A judge said that courts couldn’t decide whether or not a Will was fair
Is your Will your last word? That’s because there are certain groups of people who can go to court and make a claim on your estate if they feel they’ve been overlooked.
This particular situation happened with brothers Remo, Nino and David Rea, who had been largely written out of their mother Anna Rea’s Will.
According to Mail Online, when Anna died in 2016 at the age of 86, she left her £1m family home in London – described as “her only effective asset” – to her daughter Rita.
It was reported that Anna had a soft spot for her daughter, who cared for her during her final years.
The final copy, according to the Mail, Anna made her final Will in December 2015. She wrote:
“I give my daughter my property absolutely as she has taken care of me for all these years.
I declare that my sons do not help with my care and there have been numerous calls from me, but they are not engaging with any help or assistance.
My sons have not taken care of me and my daughter Rita has been my sole carer for many years.”
Presenting their case
The Rea brothers challenged their late Mother’s Will in the High Court. In court, reported the Mail, they “argued their sister had ‘poisoned’ their mother’s mind with lies about them before she signed the document.”
The court heard further that in her previous Will, made in 1986, Anna had shared her estate equally between her sons and daughter.
Wills can be challenged in court, however, there’s no guarantee of a successful outcome and the Rea brothers lost. Reported the Mail:
“The judge has upheld the 2015 Will, saying there was no evidence to support their claims and adding that it was not his job to rule whether the Will was ‘fair’, only whether it was valid.”
The outcome is that the brothers have been left with only a small inheritance. This could be swallowed up entirely by funeral expenses.
Making a claim
Only certain categories of people can make a legal claim if they don’t agree with a Will, as defined by the 1975 Inheritance Act.
The types of claimants are published on Wikipedia:
“There are categories under which someone can make an Inheritance Act 1975 claim by virtue of their relationship at death with a person who was domiciled in England and Wales.
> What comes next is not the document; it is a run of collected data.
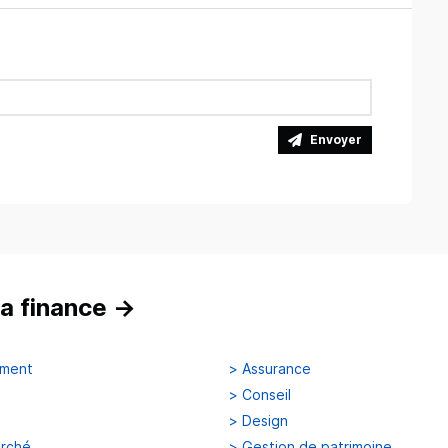
Envoyer
a finance
→
ement
>
Assurance
>
Conseil
>
Design
arché
>
Gestion de patrimoine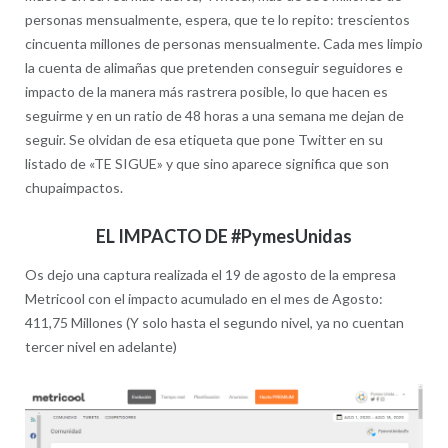
personas mensualmente, espera, que te lo repito: trescientos
cincuenta millones de personas mensualmente. Cada mes limpio
la cuenta de alimañas que pretenden conseguir seguidores e
impacto de la manera más rastrera posible, lo que hacen es
seguirme y en un ratio de 48 horas a una semana me dejan de
seguir. Se olvidan de esa etiqueta que pone Twitter en su
listado de «TE SIGUE» y que sino aparece significa que son
chupaimpactos.
EL IMPACTO DE #PymesUnidas
Os dejo una captura realizada el 19 de agosto de la empresa
Metricool con el impacto acumulado en el mes de Agosto:
411,75 Millones (Y solo hasta el segundo nivel, ya no cuentan
tercer nivel en adelante)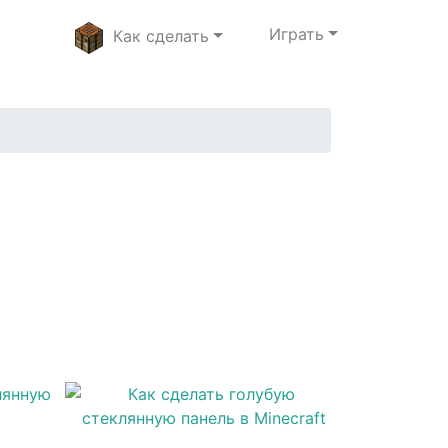
Играть
Как сделать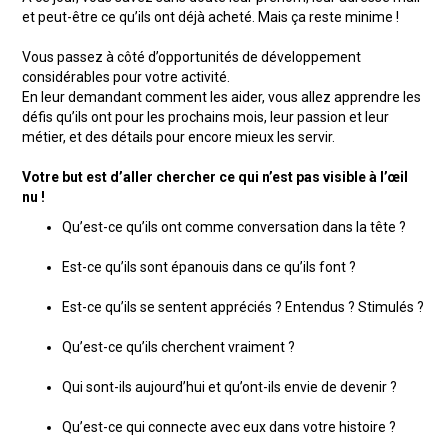
et peut-être ce qu’ils ont déjà acheté. Mais ça reste minime !
Vous passez à côté d’opportunités de développement
considérables pour votre activité.
En leur demandant comment les aider, vous allez apprendre les
défis qu’ils ont pour les prochains mois, leur passion et leur
métier, et des détails pour encore mieux les servir.
Votre but est d’aller chercher ce qui n’est pas visible à l’œil
nu !
Qu’est-ce qu’ils ont comme conversation dans la tête ?
Est-ce qu’ils sont épanouis dans ce qu’ils font ?
Est-ce qu’ils se sentent appréciés ? Entendus ? Stimulés ?
Qu’est-ce qu’ils cherchent vraiment ?
Qui sont-ils aujourd’hui et qu’ont-ils envie de devenir ?
Qu’est-ce qui connecte avec eux dans votre histoire ?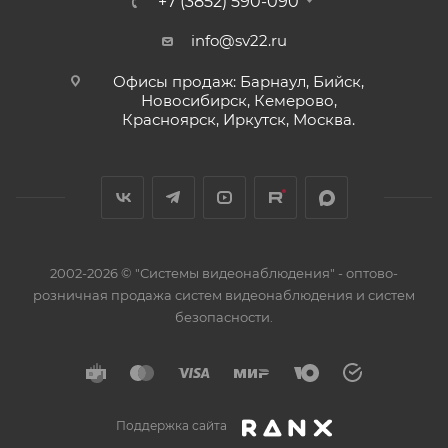
+7 (3852) 590-090
info@sv22.ru
Офисы продаж: Барнаул, Бийск,
Новосибирск, Кемерово,
Красноярск, Иркутск, Москва.
2002-2026 © "Системы видеонаблюдения" - оптово-
розничная продажа систем видеонаблюдения и систем
безопасности.
Поддержка сайта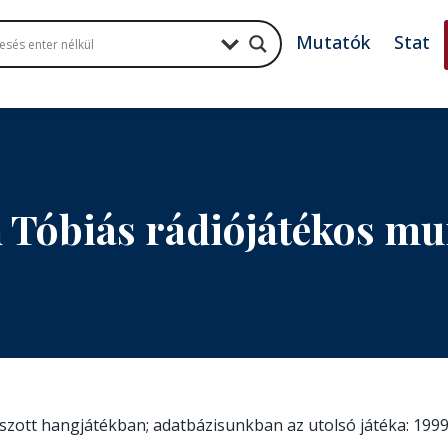
Mutatók
Stat
n Tóbiás rádiójátékos m
átszott hangjátékban; adatbázisunkban az utolsó játéka: 1999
These categories are:
- Spouse or civil partner
- Former spouse or civil partner who has not remarried or repartnered
- Person living as cohabitant
- Someone treated as a child or being financially maintained”
The requirement for making a claim is that the Will fails to make reasonable financial provision.
“This Act makes provision for a court to vary (and extend when appropriate) the distribution of the estate of a deceased person to any spouse, former spouse, child, child of the family or dependant of that person in cases where the deceased person’s Will or the standard rules of intestacy fail to make reasonable financial provision.
Such provision can be derived not just from monetary assets but from any others forming part of the estate or which have been disposed of in the six years prior to the death.”
If you’re concerned that someone might make a claim on your Will, get in touch. We can help you by writing a Will that makes it as difficult for someone to make a claim on your estate.
There are other options, like a Trust. A Trust is managed by trustees on behalf of the beneficiaries.
In this case, the assets held in a Trust are no longer owned by you, they’re not passed on via your Will. This makes it impossible for anyone to make a claim.